Bellman’s protocol was immediately implemented by those economists and engineers recruited at the newly established Graduate School of Industrial Administration of the Carnegie Institute of Technology. During the fifties, the Air Force, then the Office of Naval Research asked Herbert Simon, former engineer Charles Holt, Franco Modigliani and William Cooper to devise decision rules aimed at minimizing some plants’ production and inventory costs. Those rules had to be implementable by non-technicians and easily computable, so that approximate solutions were preferred to abstract solutions. As a result, the Carnegie team worked in the spirit of “application-driven theory,” in Cooper’s words: you start with a problem, you develop a solution, and then the theory comes from the generalization of such solution. In particular, they resorted to reverse engineering: knowing from previous work on servomechanism that the use of Laplace transforms made calculus much easier, they looked for the cost function amenable to such results, and found out that it had to exhibit a quadratic form. The quadratic cost function had yet another virtue. Since the models had to include some forecast of the (uncertain) future demand, Simon demonstrated that, in the case of a quadratic objective function, uncertain state variables could be approximated by their unconditional expectation. This certainty equivalence theorem spared the modeler the task of handling the whole probability distribution of future variables and performing long and complex computation. Reflecting of his team’s modeling strategy, Simon came up with the idea that, just like scientists, those entrepreneurs confronted with limited information and computation abilities were not maximizing, but looking for satisfying rules of behavior. They thus exhibited bounded rationality. One of Simon’s PhD student working on the project, John Muth, however interpreted their experience in an opposite way. While Simon had concluded that economic models assume too strong a form of rationality, Muth argued that “dynamic economic models do not assume enough rationality.” Entrepreneurs’ expectations, “since they are informed predictions of future events, are essentially the same as the predictions of the relevant economic theory,” he famously explained in 1960.

While Pontryagin’s type of dynamic optimization was immediately translated into the growth theoretic modeling developed at Stanford and MIT, Bellman’s dynamic programming, combined with Kalman filtering, rational expectations, and the certainty equivalent theorem, was the “modeling strategy” chosen by Carnegie economists. Lucas first used Muth’s framework in a 1966 paper aimed a studying individual investment decisions, then in his and Prescott’s 1971 model of firms facing random shifts in the industry demand curve. Bellman’s protocol enabled them to determine the optimal time path of investment and prices, a technique subsequently spread in macroeconomics works. As Esther-Mirjam Sent emphasized, opposing “freshwater” science to “saltwater” engineering is thus misleading: both modeling styles heavily drew upon modeling strategies initially developed for engineering purposes.

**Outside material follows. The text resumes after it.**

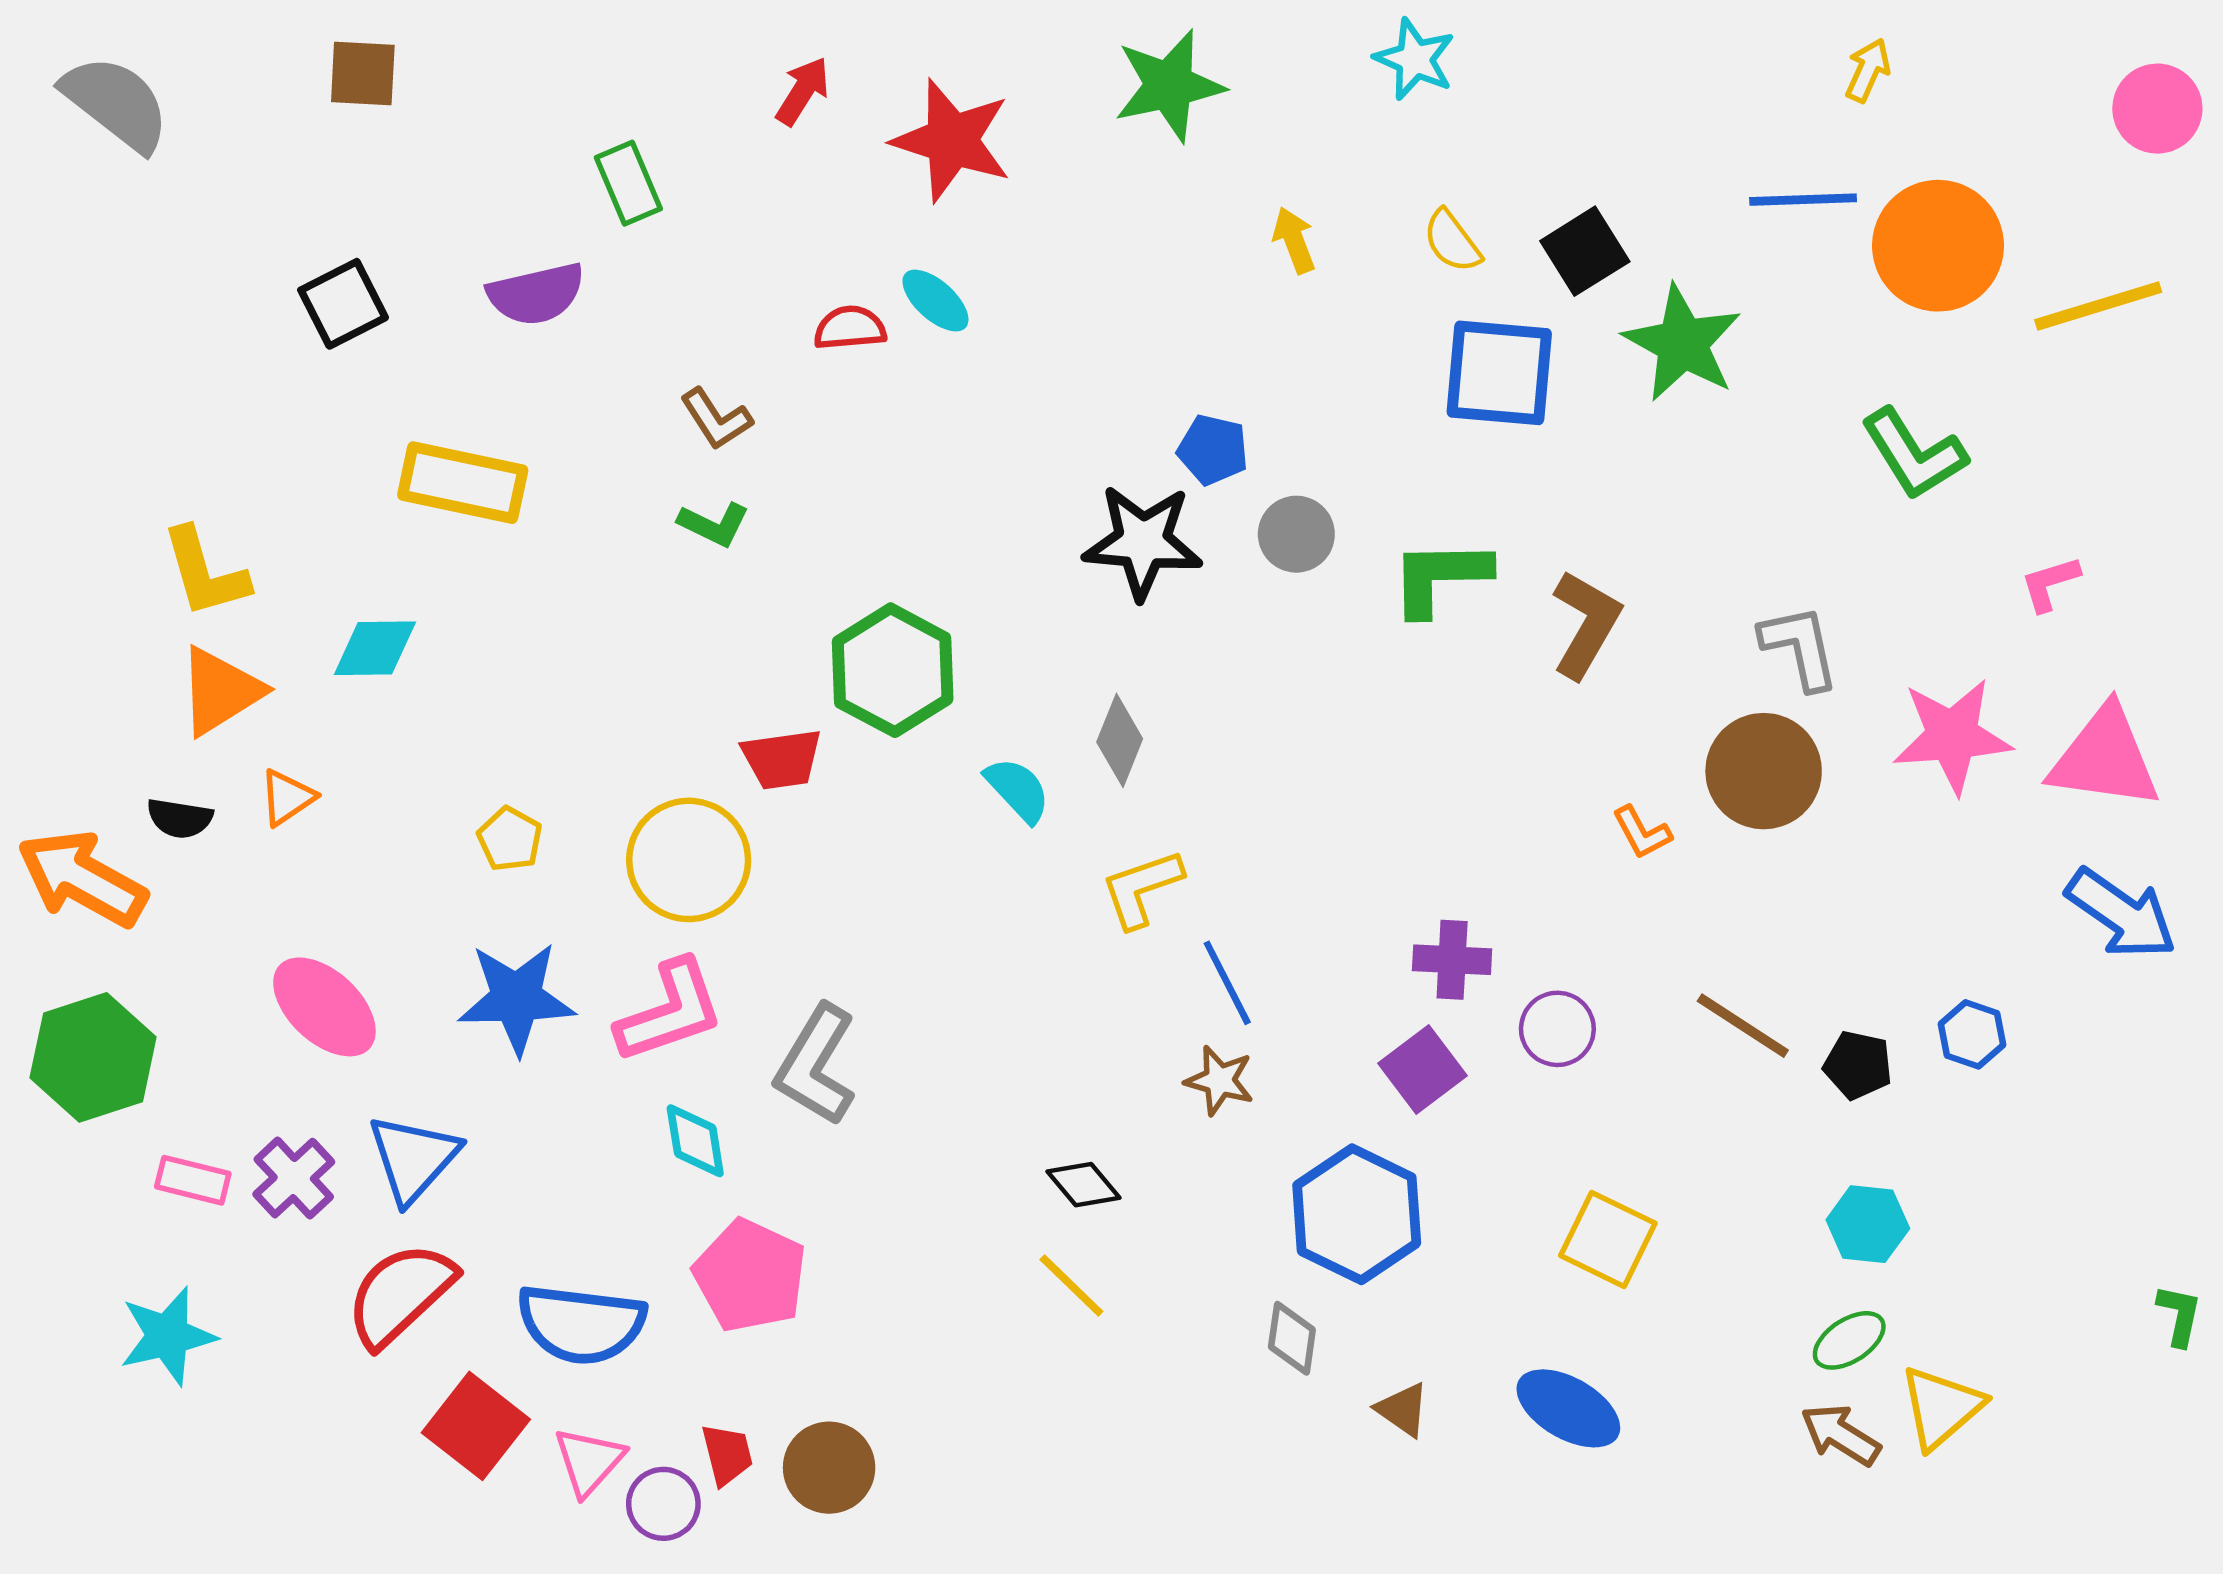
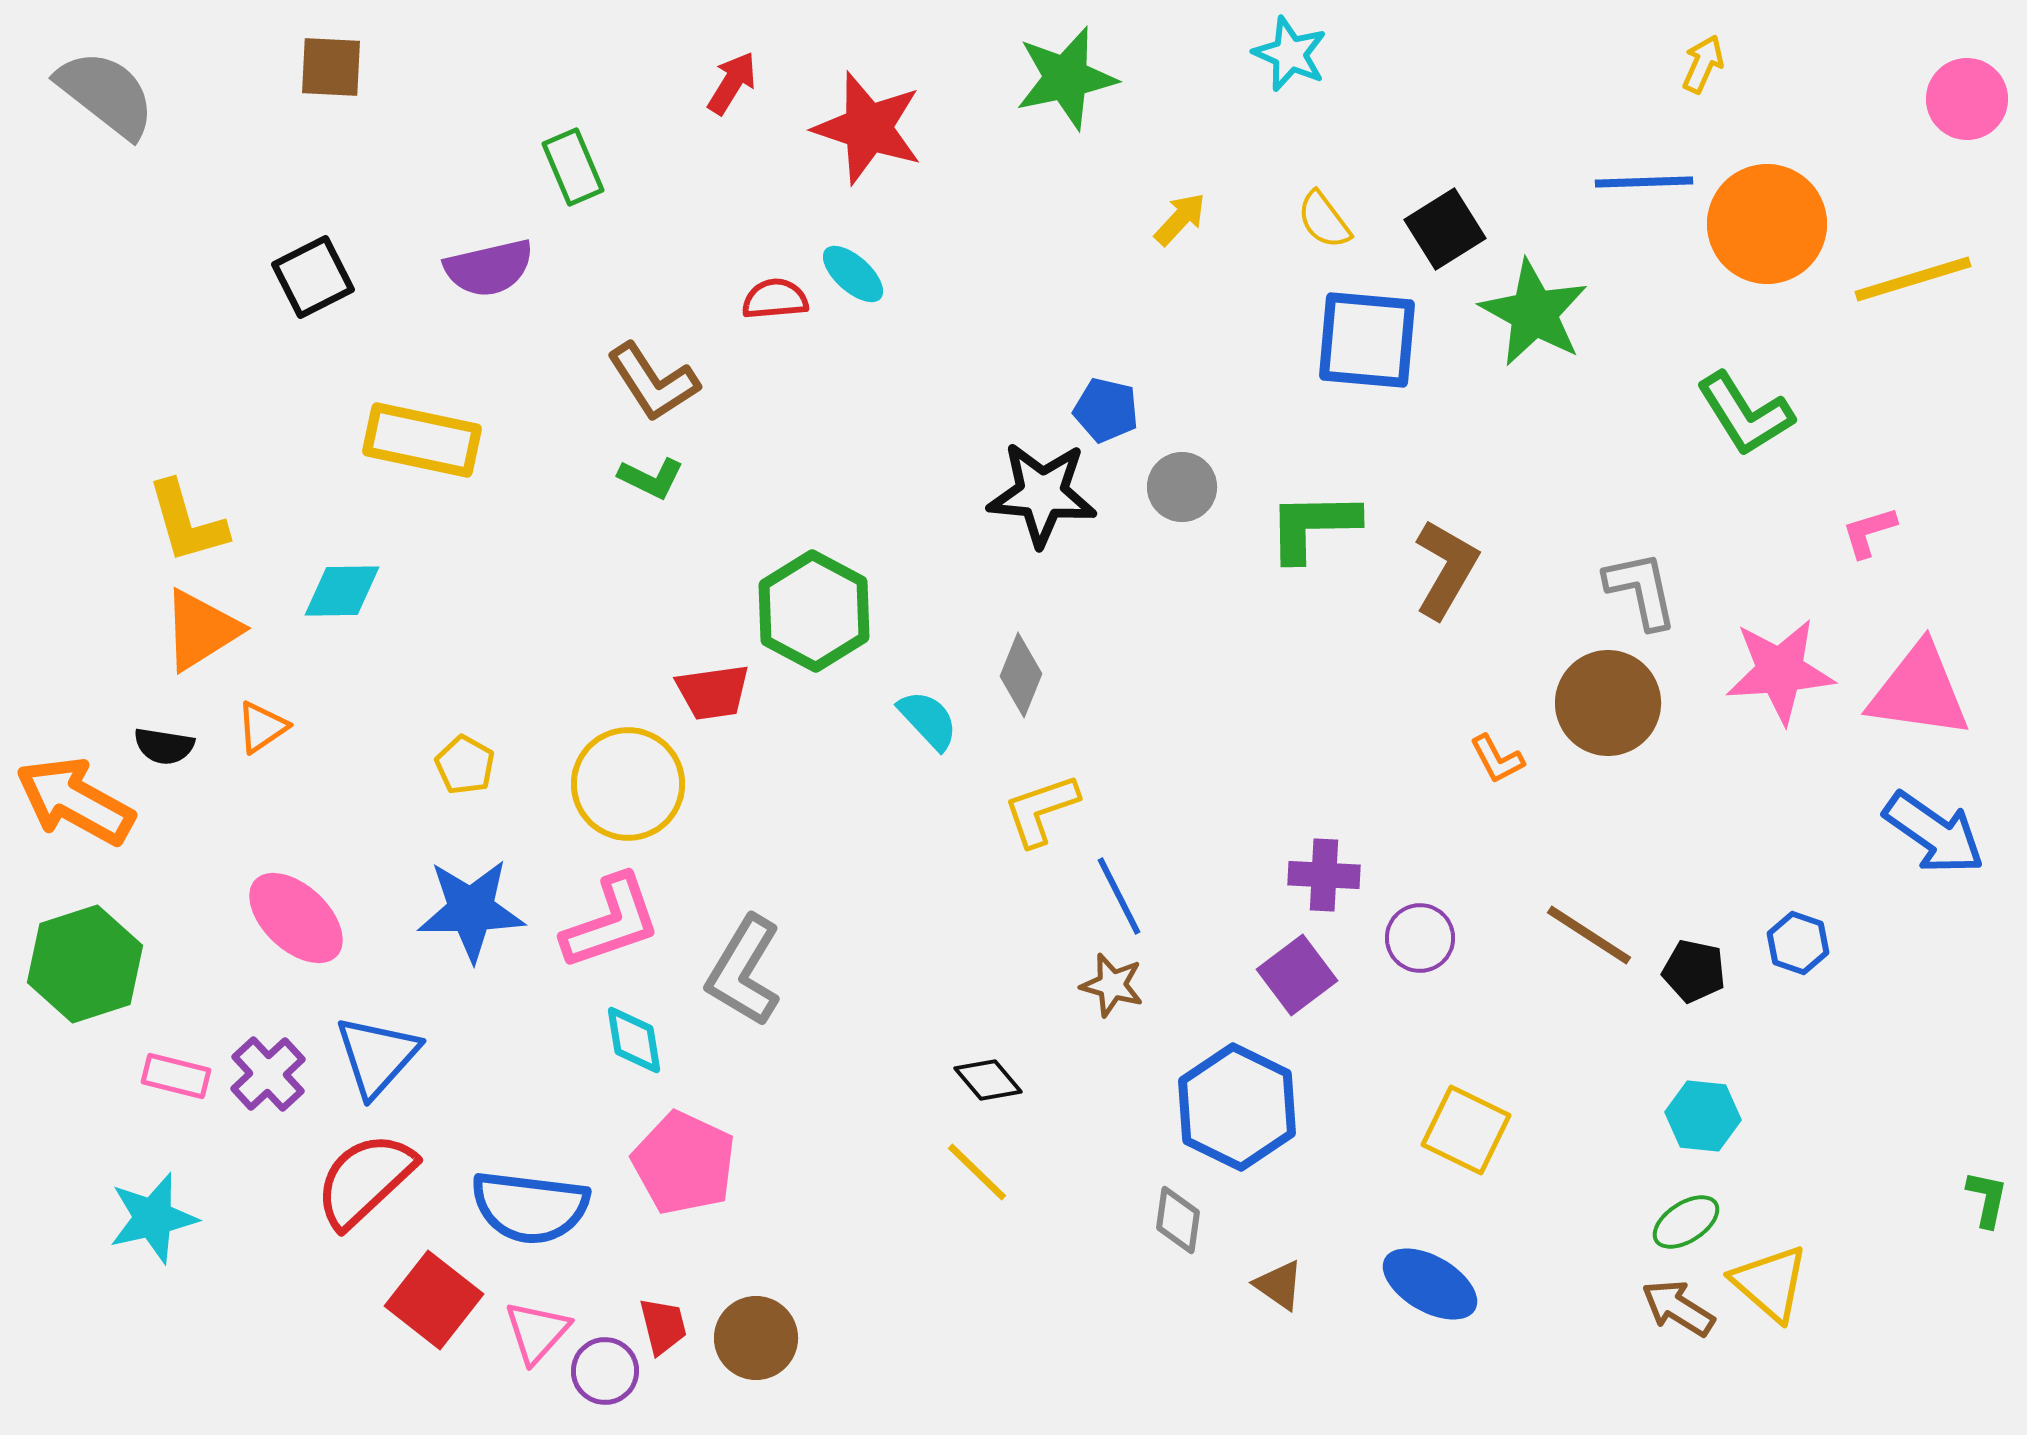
yellow arrow: (1294, 240) -> (1180, 219), turned 64
brown L-shape: (716, 419) -> (653, 382), size x1.4
yellow triangle: (1941, 1407) -> (1770, 1283), turned -38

Klein’s catchword “modeling strategy” is extremely important in that story. It conveys what the turn to rational expectations was for those Carnegie economists immersed in a Cold War engineering zeitgeist. That economic agents were viewed as a collection of decision rules reflected modelers’ daily practice. The normative decision rules Carnegie economists developed for their military and private clients eventually became a positive representation of how economic agents behave, so that it made sense to assume that a communism of models existed between the modelers and the agents. The modeling strategies chosen by New Classical economists had been previously designed for practical purpose, and their specific pattern therefore framed economists’ research and policy conclusions. The stabilizing quality of agents’ rules of behavior was built in those models exhibiting a new kind of rationality and a multistage decision process, while Pontryagin types of protocols led modelers toward alternative notions of equilibrium and thus, diverging policy prescriptions. All this suggests that the modeling and policy aspects of the macro debates raging in the 70s and 80s are ultimately impossible to disentangle.